Imaginea io, formerly Imaginea Energy Corp., pivoted from attempting to change the industry, which it says is “often slow to change,” from within to striving to create “clean hydrocarbons” in their own right after splitting from its original financial backers late last year (DOB, Nov. 30, 2017). The new company plans to leverage new technologies to produce pollution-free hydrocarbons with no use of fresh water.

The company is already working on development of several specific clean hydrocarbon projects, including a digital twin of the regulatory system on blockchain, a new utility token to be issued in the first quarter and yet to be announced strategic partnerships.

A move to a clean hydrocarbon ecosystem such at that Imaginea io is forming could “create tonnes of new jobs that are aligned with where the world is going and transform what we already have into what is needed in the world today,” West said.

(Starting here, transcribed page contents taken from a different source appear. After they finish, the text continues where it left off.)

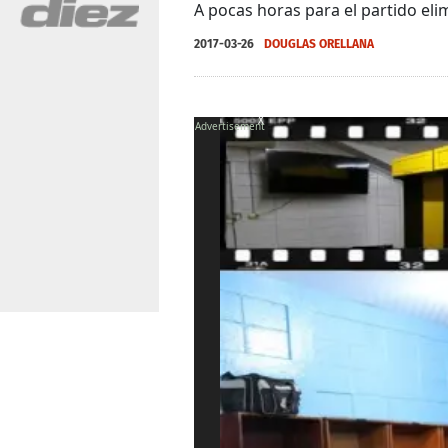
A pocas horas para el partido eli
2017-03-26
DOUGLAS ORELLANA
X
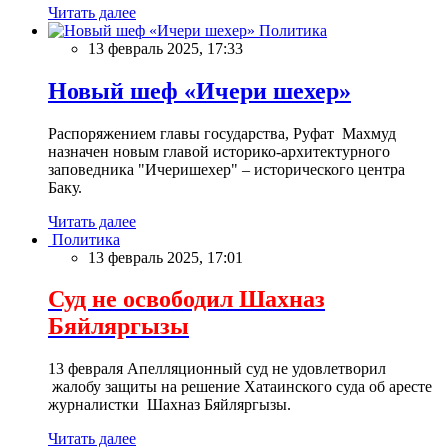
Читать далее
Политика
13 февраль 2025, 17:33
Новый шеф «Ичери шехер»
Распоряжением главы государства, Руфат Махмуд
назначен новым главой историко-архитектурного
заповедника "Ичеришехер" – исторического центра
Баку.
Читать далее
Политика
13 февраль 2025, 17:01
Суд не освободил Шахназ
Бяйляргызы
13 февраля Апелляционный суд не удовлетворил
жалобу защиты на решение Хатаинского суда об аресте
журналистки Шахназ Бяйляргызы.
Читать далее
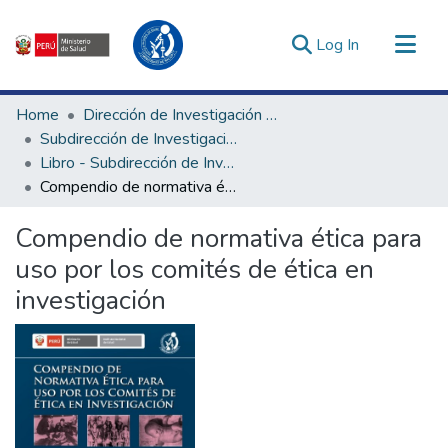
(current)
Log In
Communities & Collections
Home
Dirección de Investigación e Innovación en Salud
All of DSpace
Subdirección de Investigación en Salud
Libro - Subdirección de Investigación en Salud
Statistics
Compendio de normativa ética para uso por los comités de ética en investigación
Estadísticas Externas
Enlaces de interés ▾
Compendio de normativa ética para
uso por los comités de ética en
investigación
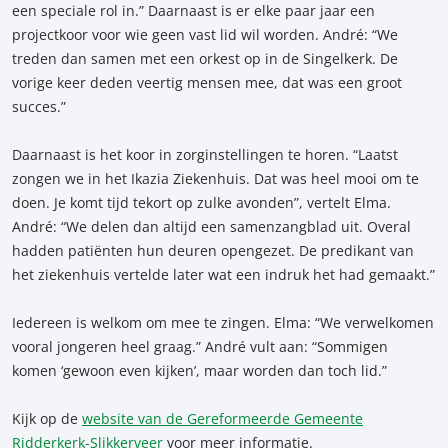
een speciale rol in.” Daarnaast is er elke paar jaar een
projectkoor voor wie geen vast lid wil worden. André: “We
treden dan samen met een orkest op in de Singelkerk. De
vorige keer deden veertig mensen mee, dat was een groot
succes.”
Daarnaast is het koor in zorginstellingen te horen. “Laatst
zongen we in het Ikazia Ziekenhuis. Dat was heel mooi om te
doen. Je komt tijd tekort op zulke avonden”, vertelt Elma.
André: “We delen dan altijd een samenzangblad uit. Overal
hadden patiënten hun deuren opengezet. De predikant van
het ziekenhuis vertelde later wat een indruk het had gemaakt.”
Iedereen is welkom om mee te zingen. Elma: “We verwelkomen
vooral jongeren heel graag.” André vult aan: “Sommigen
komen ‘gewoon even kijken’, maar worden dan toch lid.”
Kijk op de
website van de Gereformeerde Gemeente
Ridderkerk-Slikkerveer
voor meer informatie.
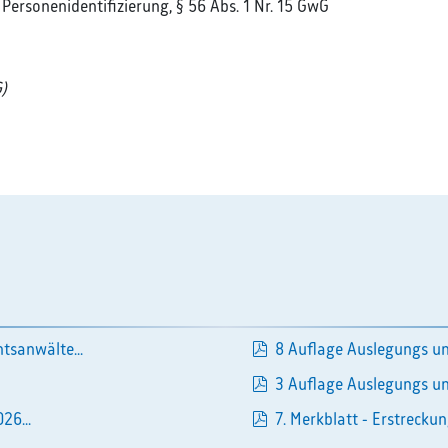
r Personenidentifizierung, § 56 Abs. 1 Nr. 15 GwG
)
pdf
tsanwälte...
8 Auflage Auslegungs un
pdf
3 Auflage Auslegungs un
pdf
26...
7. Merkblatt - Erstreckun
pdf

She said it is “critical” for the industry to pursue a greater degree of high tech and digital technology implementation to compete and prosper in today's low commodity price environment, adding low emission technologies to the priority list. “We are not moving even remotely fast enough,” she warned. “We are in high likelihood going to be left behind in a substantial way.”

Calgary Economic Development has taken other measures to promote the city as a tech hub. It has courted Silicon Valley firm RocketSpace, a tech accelerator, and attempted to woo Amazon’s second North American headquarters to the city, where a quarter of downtown office space remains vacant. It believes the energy industry that largely built the city offers a great fit with the digital revolution.

Mary Moran, Calgary Economic Development president and chief executive officer, said the digitalization of the oil and gas sector “will be vital to improving the efficiency and lowering costs for the industry.

“Canadian natural resources continue to play an important role in global supply while leading the digital transformation to a lower carbon fuel supply,” she told the DOB.